======== DATA PROVIDED

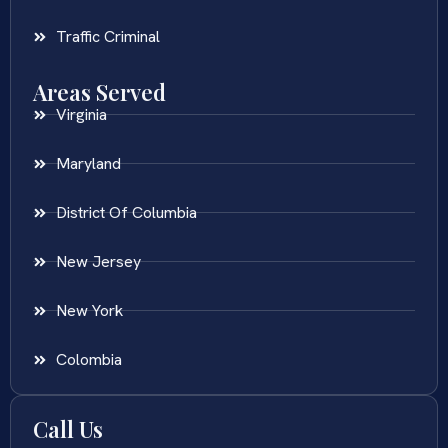
Traffic Criminal
Areas Served
Virginia
Maryland
District Of Columbia
New Jersey
New York
Colombia
Call Us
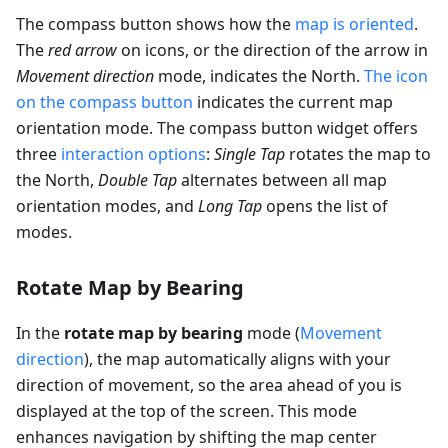
The compass button shows how the
map is oriented
.
The
red arrow
on icons, or the direction of the arrow in
Movement direction
mode, indicates the North.
The icon
on the compass button
indicates the current map
orientation mode. The compass button widget offers
three
interaction options
:
Single Tap
rotates the map to
the North,
Double Tap
alternates between all map
orientation modes, and
Long Tap
opens the list of
modes.
Rotate Map by Bearing
In the
rotate map by bearing
mode (
Movement
direction
), the map automatically aligns with your
direction of movement, so the area ahead of you is
displayed at the top of the screen. This mode
enhances navigation by shifting the map center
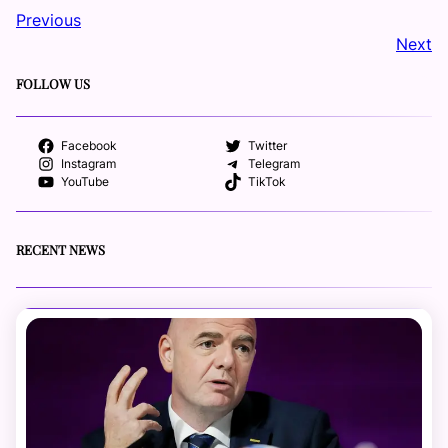
Previous
Next
FOLLOW US
Facebook
Twitter
Instagram
Telegram
YouTube
TikTok
RECENT NEWS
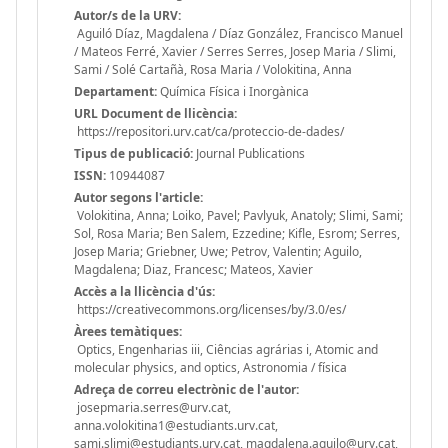
Autor/s de la URV:
Aguiló Díaz, Magdalena / Díaz González, Francisco Manuel
/ Mateos Ferré, Xavier / Serres Serres, Josep Maria / Slimi,
Sami / Solé Cartañà, Rosa Maria / Volokitina, Anna
Departament:
Química Física i Inorgànica
URL Document de llicència:
https://repositori.urv.cat/ca/proteccio-de-dades/
Tipus de publicació:
Journal Publications
ISSN:
10944087
Autor segons l'article:
Volokitina, Anna; Loiko, Pavel; Pavlyuk, Anatoly; Slimi, Sami;
Sol, Rosa Maria; Ben Salem, Ezzedine; Kifle, Esrom; Serres,
Josep Maria; Griebner, Uwe; Petrov, Valentin; Aguilo,
Magdalena; Diaz, Francesc; Mateos, Xavier
Accès a la llicència d'ús:
https://creativecommons.org/licenses/by/3.0/es/
Àrees temàtiques:
Optics, Engenharias iii, Ciências agrárias i, Atomic and
molecular physics, and optics, Astronomia / física
Adreça de correu electrònic de l'autor:
josepmaria.serres@urv.cat,
anna.volokitina1@estudiants.urv.cat,
sami.slimi@estudiants.urv.cat, magdalena.aguilo@urv.cat,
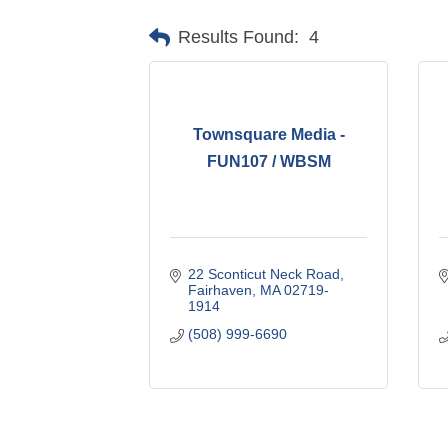
Results Found:
4
Townsquare Media -
FUN107 / WBSM
22 Sconticut Neck Road
Fairhaven
MA
02719-
1914
(508) 999-6690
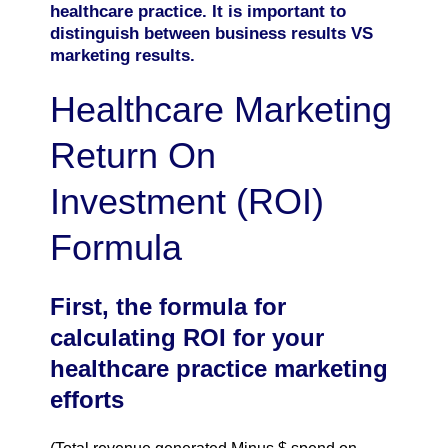
healthcare practice. It is important to
distinguish between business results VS
marketing results.
Healthcare Marketing
Return On
Investment (ROI)
Formula
First, the formula for
calculating ROI for your
healthcare practice marketing
efforts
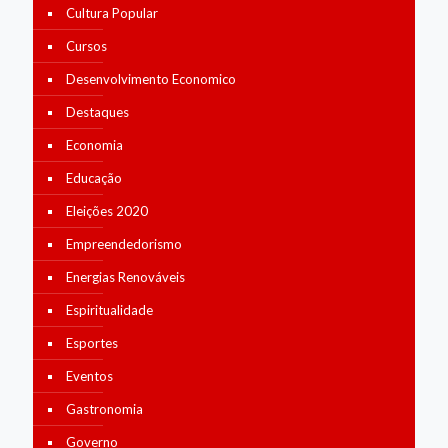
Cultura Popular
Cursos
Desenvolvimento Economico
Destaques
Economia
Educação
Eleições 2020
Empreendedorismo
Energias Renováveis
Espiritualidade
Esportes
Eventos
Gastronomia
Governo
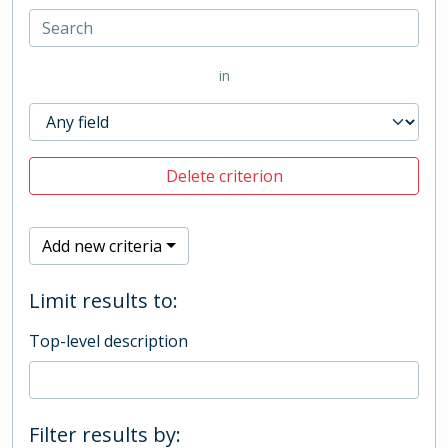
in
Delete criterion
Add new criteria
Limit results to:
Top-level description
Filter results by:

================

● DESCRIPTION OF THE TASK
Wherever the string "button" appears in a line of the records above, copy that line.

● REPLY
The compass button shows how the
on the compass button
orientation mode. The compass button widget offers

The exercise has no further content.